> [EXERCISE BRIEF] Every entry below should be reproduced exactly; no picture is to be included.

> [PROVIDED MATERIAL]
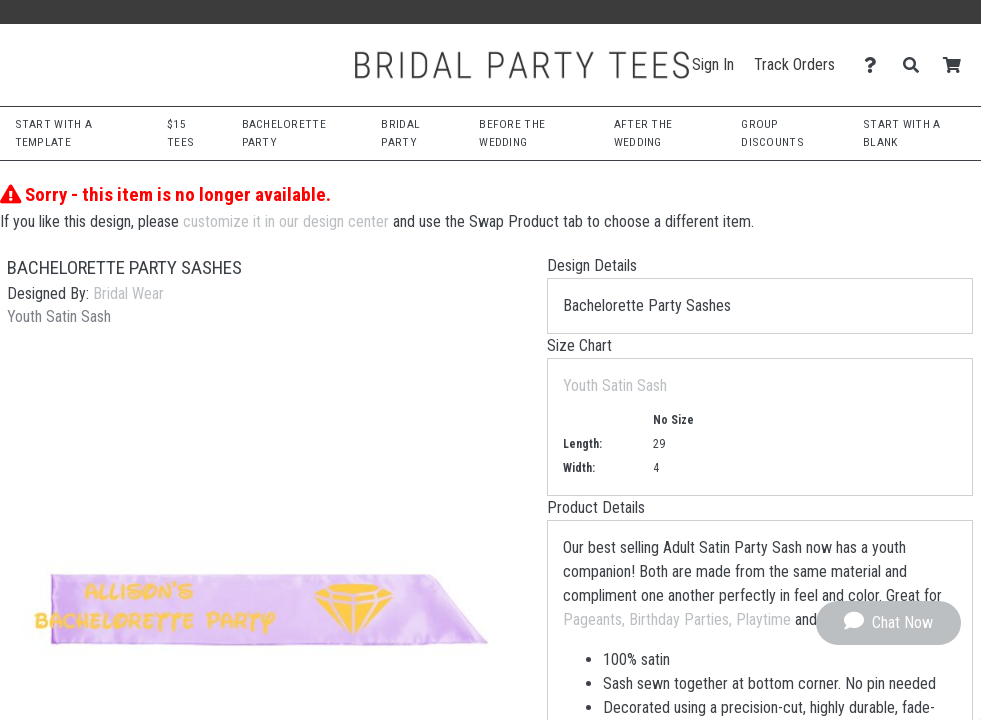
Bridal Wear (128, 293)
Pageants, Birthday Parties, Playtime (677, 619)
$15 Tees (180, 132)
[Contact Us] (875, 65)
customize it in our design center (286, 221)
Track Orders (794, 64)
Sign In (713, 64)
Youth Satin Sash (615, 385)
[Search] (916, 65)
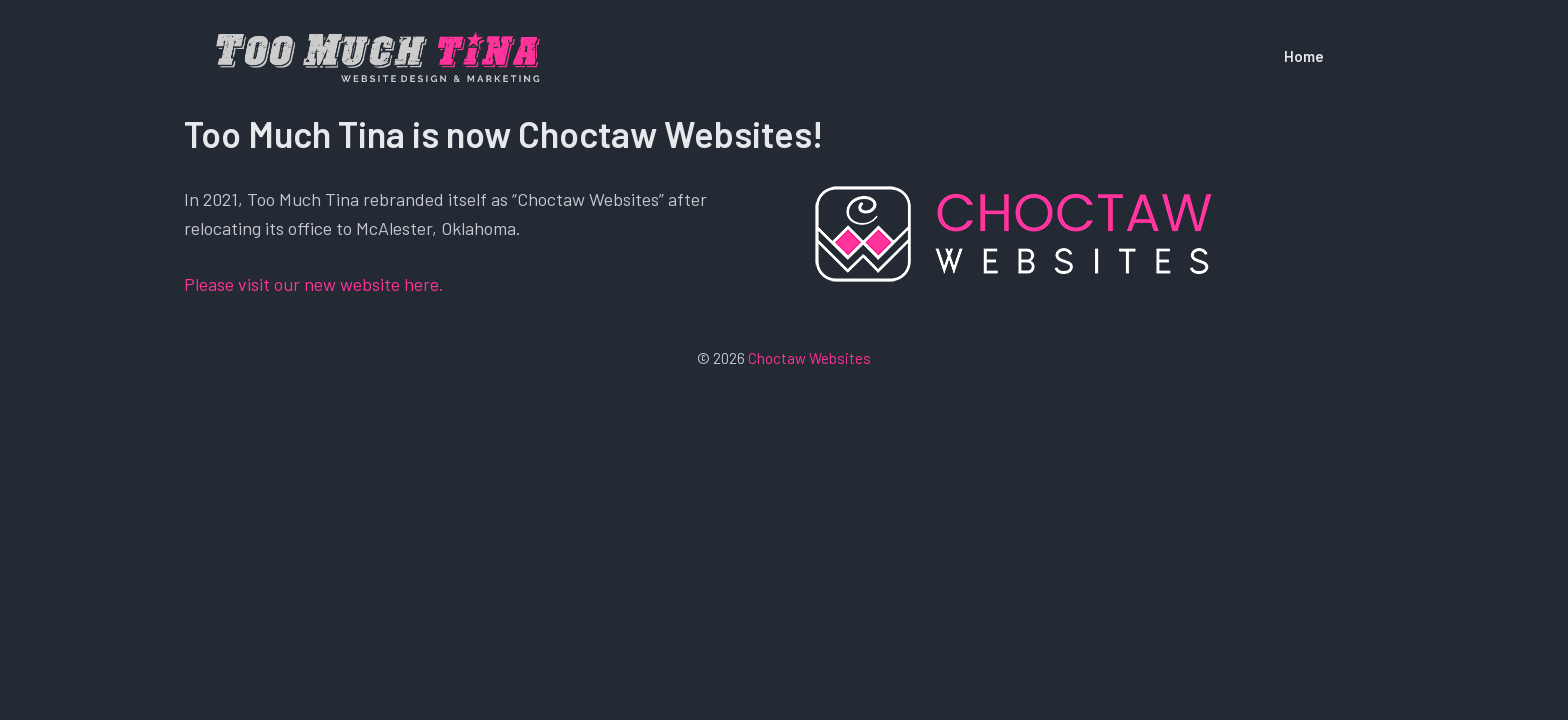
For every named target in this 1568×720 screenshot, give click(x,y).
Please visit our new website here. (314, 284)
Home (1304, 56)
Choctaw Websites (809, 358)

> [EXERCISE SOLUTION]
Bridal Wear (128, 293)
Pageants, Birthday Parties, Playtime (677, 619)
$15 Tees (180, 132)
[Contact Us] (875, 65)
customize it in our design center (286, 221)
Track Orders (794, 64)
Sign In (713, 64)
Youth Satin Sash (615, 385)
[Search] (916, 65)
For every named target in this 1568×720 screenshot, give click(x,y).
Please visit our new website here. (314, 284)
Home (1304, 56)
Choctaw Websites (809, 358)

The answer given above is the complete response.